Personal information
- Full name: Witold Henryk Szyguła
- Date of birth: 22 November 1940
- Place of birth: Chorzów, Poland
- Date of death: 4 September 2003 (aged 62)
- Height: 1.80 m (5 ft 11 in)
- Position(s): Goalkeeper

Senior career*
- Years: Team / Apps / (Gls)
- 1962–1971: Zagłębie Sosnowiec / 187 / (0)
- 1971–1972: Hamilton Academical / 27 / (0)
- 1972–1974: ROW Rybnik / 51 / (0)
- Total:  / 265 / (0)

International career
- 1963–1970: Poland / 3 / (0)

Managerial career
- 1977: Resovia Rzeszów
- AKS Chorzów
- MCKS Czeladź
- ŁTS Łabędy
- 1982–1983: Stilon Gorzów Wielkopolski
- Górnik Libiąż
- Szombierki Bytom
- 1992: Zagłębie Sosnowiec

= Witold Szyguła =

Polish footballer and manager

Witold Henryk Szyguła (22 November 1940 – 4 September 2003) was a Polish footballer and manager who played as a goalkeeper.

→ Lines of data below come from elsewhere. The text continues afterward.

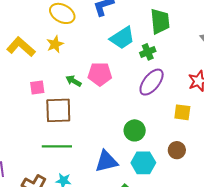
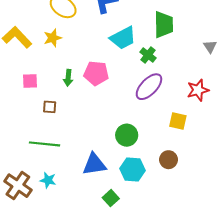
green cross: (148, 52) -> (148, 55), turned -35
green arrow: (74, 81) -> (68, 78), turned -119
brown square: (58, 110) -> (50, 107), size x0.5

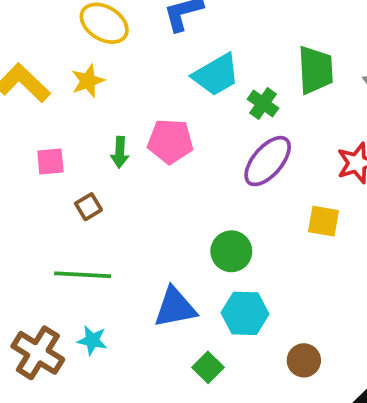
green trapezoid: (164, 25) -> (315, 70), moved
brown square: (50, 107) -> (88, 207), turned -32
brown circle: (169, 160) -> (304, 360), moved

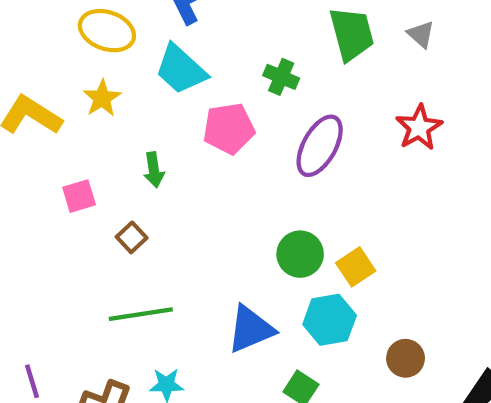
cyan trapezoid: (216, 75) -> (181, 69), moved, turned 84
green cross: (263, 104) -> (281, 77), moved
pink pentagon: (170, 141) -> (229, 129), moved
yellow square: (323, 221) -> (356, 267), moved, turned -32

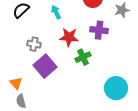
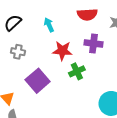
gray cross: (34, 44) -> (18, 52), moved

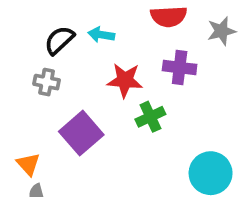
black semicircle: (13, 23) -> (59, 40), moved
cyan arrow: (49, 25) -> (101, 35), turned -56

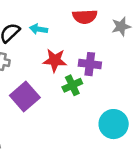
purple cross: (180, 68) -> (90, 64), moved

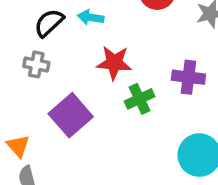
purple cross: (90, 64) -> (188, 77), moved

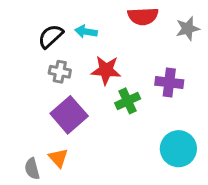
gray cross: (36, 64) -> (60, 72), moved
orange triangle: (18, 146) -> (58, 158), moved

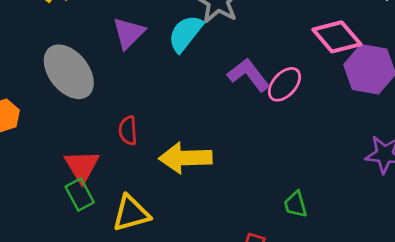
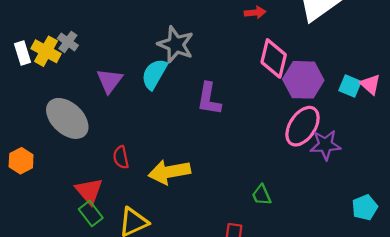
pink diamond: (337, 37) -> (274, 58), turned 63
purple L-shape: (249, 75) -> (209, 99), turned -124
pink ellipse: (284, 84) -> (303, 126), moved, size x1.4

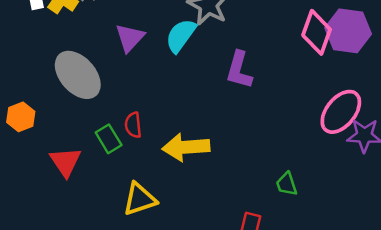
purple hexagon: (303, 80) -> (348, 31), moved
red triangle: (89, 191) -> (65, 162), moved
green rectangle: (91, 213) -> (109, 139), moved

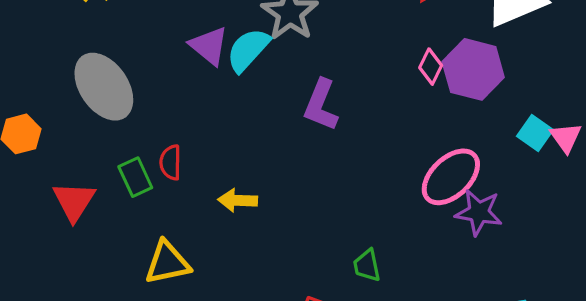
pink diamond: (317, 32) -> (431, 67), size x0.6
purple triangle: (130, 38) -> (209, 46), moved, turned -40
yellow arrow: (186, 147) -> (238, 200), size x0.6

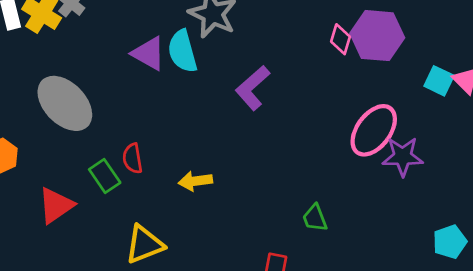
cyan semicircle: (248, 50) -> (182, 51), turned -48
purple L-shape: (321, 105) -> (253, 88), turned 36
red triangle: (74, 201) -> (56, 205), turned 33

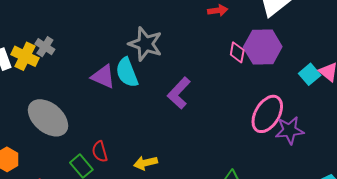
cyan square: (439, 81) -> (310, 74), turned 30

He signed for Scottish club Hamilton Academical in June 1971, alongside fellow Polish internationals Alfred Olek and Roman Strzałkowski. They were "the first players from behind the Iron Curtain […] to play in Britain." The deal was orchestrated by Hamilton's chairman Jan Stepek, who was himself Polish, in return for electronic goods being sent to Poland. Szyguła also played in Poland for Zagłębie.